Transcribed page contents:

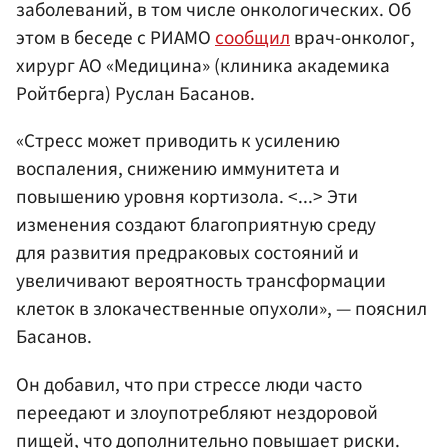
заболеваний, в том числе онкологических. Об
этом в беседе с РИАМО
сообщил
врач-онколог,
хирург АО «Медицина» (клиника академика
Ройтберга) Руслан Басанов.
«Cтресс может приводить к усилению
воспаления, снижению иммунитета и
повышению уровня кортизола. <...> Эти
изменения создают благоприятную среду
для развития предраковых состояний и
увеличивают вероятность трансформации
клеток в злокачественные опухоли», — пояснил
Басанов.
Он добавил, что при стрессе люди часто
переедают и злоупотребляют нездоровой
пищей, что дополнительно повышает риски.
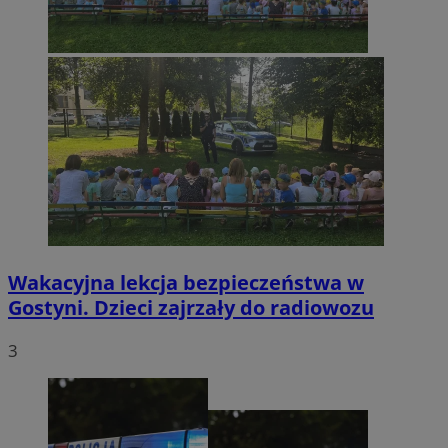
Wakacyjna lekcja bezpieczeństwa w
Gostyni. Dzieci zajrzały do radiowozu
3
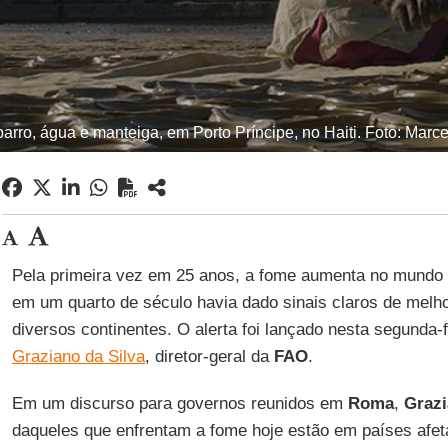
 barro, água e manteiga, em Porto Príncipe, no Haiti. Foto: Marce
Pela primeira vez em 25 anos, a fome aumenta no mundo 
em um quarto de século havia dado sinais claros de melho
diversos continentes. O alerta foi lançado nesta segunda-f
Graziano da Silva
, diretor-geral da
FAO
.
Em um discurso para governos reunidos em
Roma
,
Graz
daqueles que enfrentam a fome hoje estão em países afeta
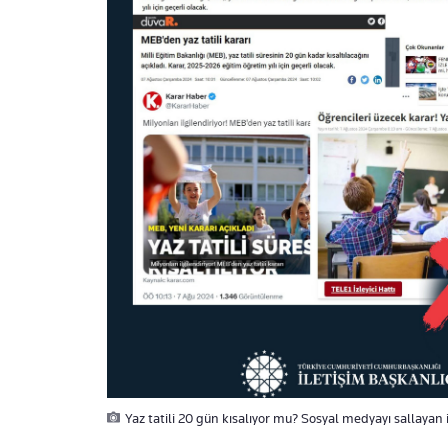
Yaz tatili 20 gün kısalıyor mu? Sosyal medyayı sallayan 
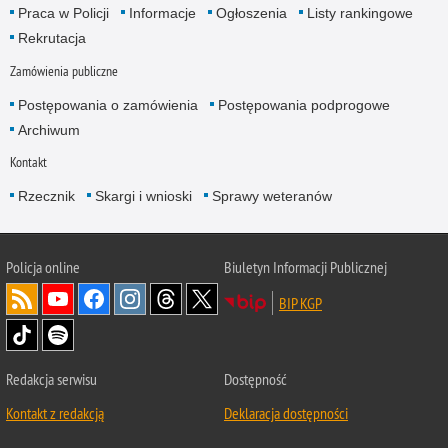
Praca w Policji
Informacje
Ogłoszenia
Listy rankingowe
Rekrutacja
Zamówienia publiczne
Postępowania o zamówienia
Postępowania podprogowe
Archiwum
Kontakt
Rzecznik
Skargi i wnioski
Sprawy weteranów
Policja
online
Biuletyn Informacji Publicznej
BIP KGP
Redakcja serwisu
Dostępność
Kontakt z redakcją
Deklaracja dostępności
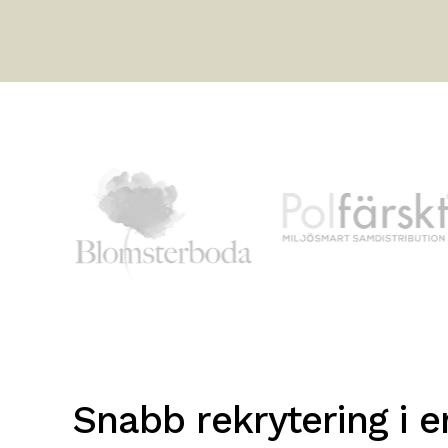
Snabb rekrytering i e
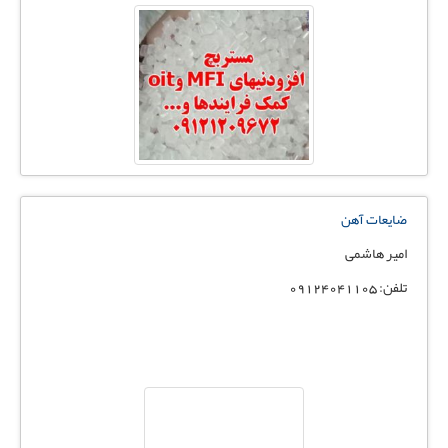
ضایعات آهن
امیر هاشمی
تلفن: 09124041105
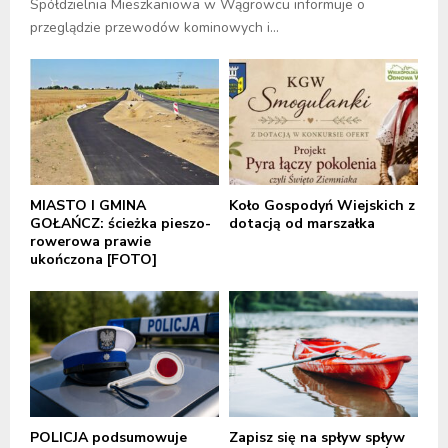
Spółdzielnia Mieszkaniowa w Wągrowcu informuje o
przeglądzie przewodów kominowych i...
MIASTO I GMINA
Koło Gospodyń Wiejskich z
GOŁAŃCZ: ścieżka pieszo-
dotacją od marszałka
rowerowa prawie
ukończona [FOTO]
POLICJA podsumowuje
Zapisz się na spływ spływ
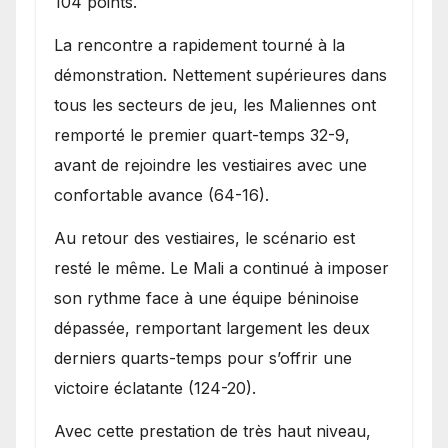
104 points.
La rencontre a rapidement tourné à la
démonstration. Nettement supérieures dans
tous les secteurs de jeu, les Maliennes ont
remporté le premier quart-temps 32-9,
avant de rejoindre les vestiaires avec une
confortable avance (64-16).
Au retour des vestiaires, le scénario est
resté le même. Le Mali a continué à imposer
son rythme face à une équipe béninoise
dépassée, remportant largement les deux
derniers quarts-temps pour s’offrir une
victoire éclatante (124-20).
Avec cette prestation de très haut niveau,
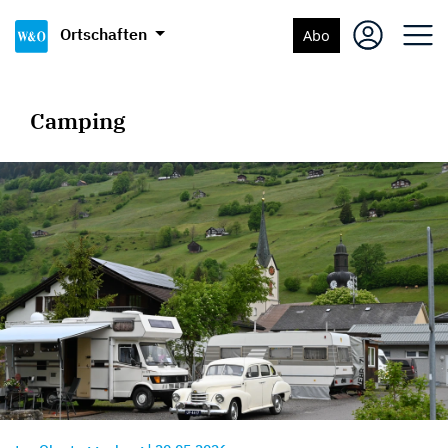
Ortschaften
Abo
Camping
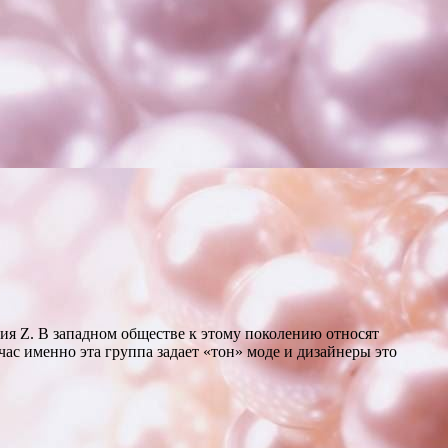
я Z. В западном обществе к этому поколению относят
ас именно эта группа задает «тон» моде и дизайнеры это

PROBLEM REQUIREMENTS
Set down every record above exactly as it stands, but skip the pictures.

COMPLETED EXERCISE
заболеваний, в том числе онкологических. Об
этом в беседе с РИАМО
сообщил
врач-онколог,
хирург АО «Медицина» (клиника академика
Ройтберга) Руслан Басанов.
«Cтресс может приводить к усилению
воспаления, снижению иммунитета и
повышению уровня кортизола. <...> Эти
изменения создают благоприятную среду
для развития предраковых состояний и
увеличивают вероятность трансформации
клеток в злокачественные опухоли», — пояснил
Басанов.
Он добавил, что при стрессе люди часто
переедают и злоупотребляют нездоровой
пищей, что дополнительно повышает риски.
Wakacyjna lekcja bezpieczeństwa w
Gostyni. Dzieci zajrzały do radiowozu
3
 barro, água e manteiga, em Porto Príncipe, no Haiti. Foto: Marce
Pela primeira vez em 25 anos, a fome aumenta no mundo 
em um quarto de século havia dado sinais claros de melho
diversos continentes. O alerta foi lançado nesta segunda-f
Graziano da Silva
, diretor-geral da
FAO
.
Em um discurso para governos reunidos em
Roma
,
Graz
daqueles que enfrentam a fome hoje estão em países afeta
Yaz tatili 20 gün kısalıyor mu? Sosyal medyayı sallayan 
Praca w Policji
Informacje
Ogłoszenia
Listy rankingowe
Rekrutacja
Zamówienia publiczne
Postępowania o zamówienia
Postępowania podprogowe
Archiwum
Kontakt
Rzecznik
Skargi i wnioski
Sprawy weteranów
Policja
online
Biuletyn Informacji Publicznej
BIP KGP
Redakcja serwisu
Dostępność
Kontakt z redakcją
Deklaracja dostępności
Snabb rekrytering i e
ضایعات آهن
امیر هاشمی
تلفن: 09124041105
Spółdzielnia Mieszkaniowa w Wągrowcu informuje o
przeglądzie przewodów kominowych i...
MIASTO I GMINA
Koło Gospodyń Wiejskich z
GOŁAŃCZ: ścieżka pieszo-
dotacją od marszałka
rowerowa prawie
ukończona [FOTO]
POLICJA podsumowuje
Zapisz się na spływ spływ
104 points.
La rencontre a rapidement tourné à la
démonstration. Nettement supérieures dans
tous les secteurs de jeu, les Maliennes ont
remporté le premier quart-temps 32-9,
avant de rejoindre les vestiaires avec une
confortable avance (64-16).
Au retour des vestiaires, le scénario est
resté le même. Le Mali a continué à imposer
son rythme face à une équipe béninoise
dépassée, remportant largement les deux
derniers quarts-temps pour s’offrir une
victoire éclatante (124-20).
Avec cette prestation de très haut niveau,
Ortschaften
Abo
Camping
я Z. В западном обществе к этому поколению относят
ас именно эта группа задает «тон» моде и дизайнеры это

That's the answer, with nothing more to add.